According to the 2008-2009 edition of IDA's Desalination Yearbook, the amount of global contracted (planned) capacity grew by 43 percent in 2007, or 6.8 million cubic meters per day (m3/d), up from 4.7 million m3/d in total contracted capacity in 2006. This increase of 2.1 million m3/d is enough to supply potable water to more than 50 million people.
IDA reports that this growth trend has continued in 2008. During the first six months of the year, newly contracted capacity has increased by an additional 39 percent. As of June 30, 2008, the cumulative contracted capacity of desalination plants around the world stood at 62.8 million m3/d. Sixty-two percent of the newly contracted capacity is seawater desalination, with brackish water desalination representing another 12.2 million m3/d. Wastewater applications of desalination technologies for water reuse is growing fast, currently representing 5 percent of total capacity.

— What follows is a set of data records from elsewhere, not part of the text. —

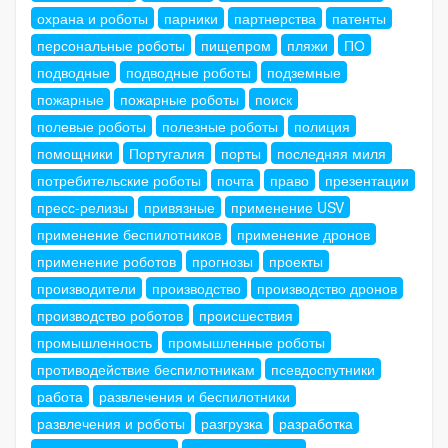
охрана и роботы
парники
партнерства
патенты
персональные роботы
пищепром
пляжи
ПО
подводные
подводные роботы
подземные
пожарные
пожарные роботы
поиск
полевые роботы
полезные роботы
полиция
помощники
Португалия
порты
последняя миля
потребительские роботы
почта
право
презентации
пресс-релизы
привязные
применение USV
применение беспилотников
применение дронов
применение роботов
прогнозы
проекты
производители
производство
производство дронов
производство роботов
происшествия
промышленность
промышленные роботы
противодействие беспилотникам
псевдоспутники
работа
развлечения и беспилотники
развлечения и роботы
разгрузка
разработка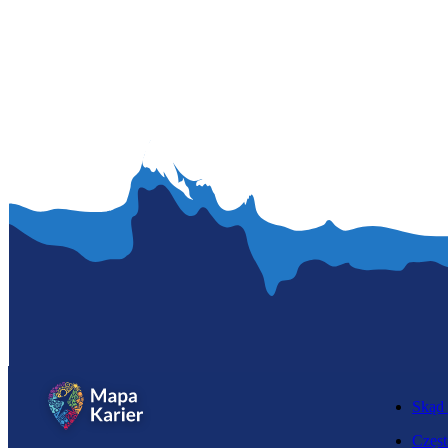
Skąd 
Częst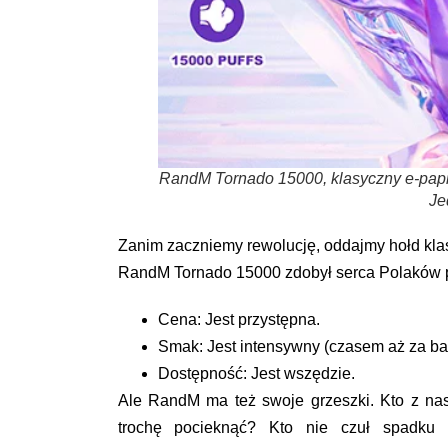
RandM Tornado 15000, klasyczny e-papi
Je
Zanim zaczniemy rewolucję, oddajmy hołd kla
RandM Tornado 15000
zdobył serca Polaków p
Cena:
Jest przystępna.
Smak:
Jest intensywny (czasem aż za bar
Dostępność:
Jest wszędzie.
Ale RandM ma też swoje grzeszki. Kto z nas
trochę pocieknąć? Kto nie czuł spadku 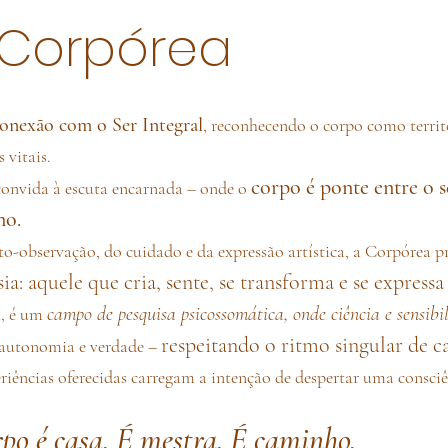
 Corpórea
conexão com o Ser Integral
, reconhecendo o corpo como territ
 vitais.
corpo é ponte entre o se
convida à escuta encarnada – onde o
no.
o-observação, do cuidado e da expressão artística, a Corpórea
ia: aquele que cria, sente, se transforma e se express
campo de pesquisa psicossomática, onde ciência e sensib
, é um
respeitando o ritmo singular de c
, autonomia e verdade –
eriências oferecidas carregam a intenção de despertar uma consciên
po é casa. É mestra. É caminho.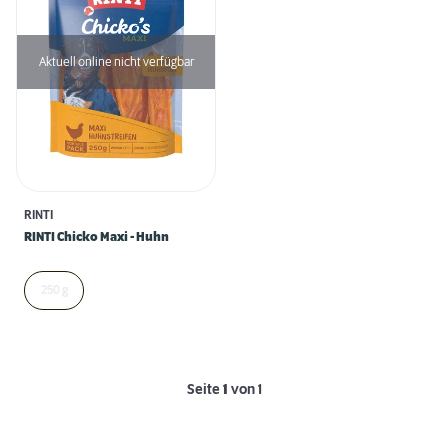
Aktuell online nicht verfügbar
RINTI
RINTI Chicko Maxi - Huhn
250 g
Seite
1
von 1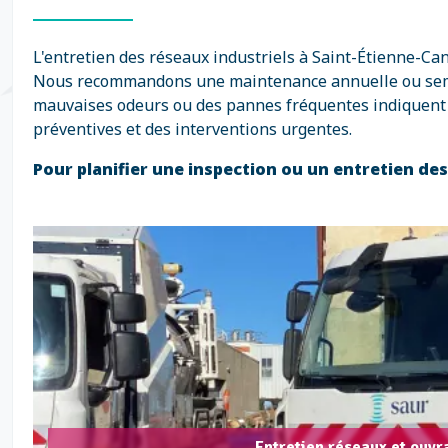
L'entretien des réseaux industriels à Saint-Étienne-Can
Nous recommandons une maintenance annuelle ou semi-an
mauvaises odeurs ou des pannes fréquentes indiquent q
préventives et des interventions urgentes.
Pour planifier une inspection ou un entretien de
Entretien réseaux et ouvr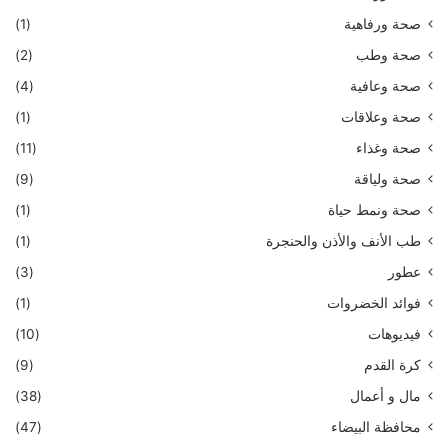
صحة ورفاهية
(1)
صحة وطب
(2)
صحة وعافية
(4)
صحة وعلاقات
(1)
صحة وغذاء
(11)
صحة ولياقة
(9)
صحة ونمط حياة
(1)
طب الأنف والأذن والحنجرة
(1)
عطور
(3)
فوائد الخضروات
(1)
فيديوهات
(10)
كرة القدم
(9)
مال و أعمال
(38)
محافظة البيضاء
(47)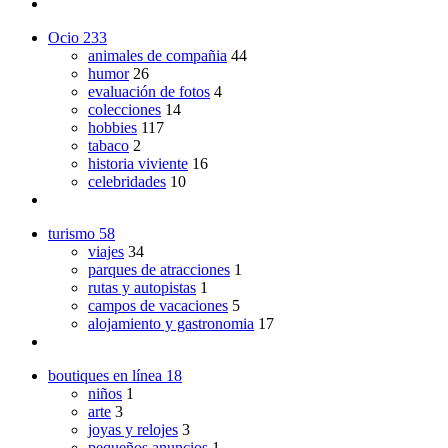
Ocio
233
animales de compañia
44
humor
26
evaluación de fotos
4
colecciones
14
hobbies
117
tabaco
2
historia viviente
16
celebridades
10
turismo
58
viajes
34
parques de atracciones
1
rutas y autopistas
1
campos de vacaciones
5
alojamiento y gastronomia
17
boutiques en línea
18
niños
1
arte
3
joyas y relojes
3
pequeños anuncios
1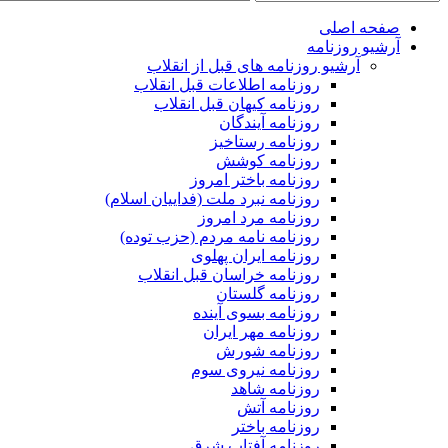
صفحه اصلی
آرشیو روزنامه
آرشیو روزنامه های قبل از انقلاب
روزنامه اطلاعات قبل انقلاب
روزنامه کیهان قبل انقلاب
روزنامه آیندگان
روزنامه رستاخیز
روزنامه کوشش
روزنامه باختر امروز
روزنامه نبرد ملت (فداییان اسلام)
روزنامه مرد امروز
روزنامه نامه مردم (حزب توده)
روزنامه ایران پهلوی
روزنامه خراسان قبل انقلاب
روزنامه گلستان
روزنامه بسوی آینده
روزنامه مهر ایران
روزنامه شورش
روزنامه نیروی سوم
روزنامه شاهد
روزنامه آتش
روزنامه باختر
روزنامه آفتاب شرق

The 2008-2009 Desalination Yearbook also reports that the number of contracted desalination plants worldwide totaled 13,869 as of June 30, 2008, up from 13,080 the prior year.
"For many communities, desalination provides the only reliable source of potable water," said Patricia Burke, IDA's secretary general.
The Desalination Yearbook also shows that plants are now being built on a new massive scale. Currently, the largest single desalination plant in operation is the 456,000 m3/d plant serving Fujairah in the United Arab Emirates. However, there are five other plants with capacities in excess of 500,000 m3/d now under construction in the Middle East region. The largest of these is the 880,000 m3/d Shoaiba 3 unit in Saudi Arabia.
While not approaching this magnitude, large-scale desalination facilities are also being planned in the United States. For example, the recently approved Carlsbad, Calif. desalination facility will be the largest desalination plant in the Western Hemisphere, providing 50 million gallons (189.3 m3/day) of high quality drinking water per day.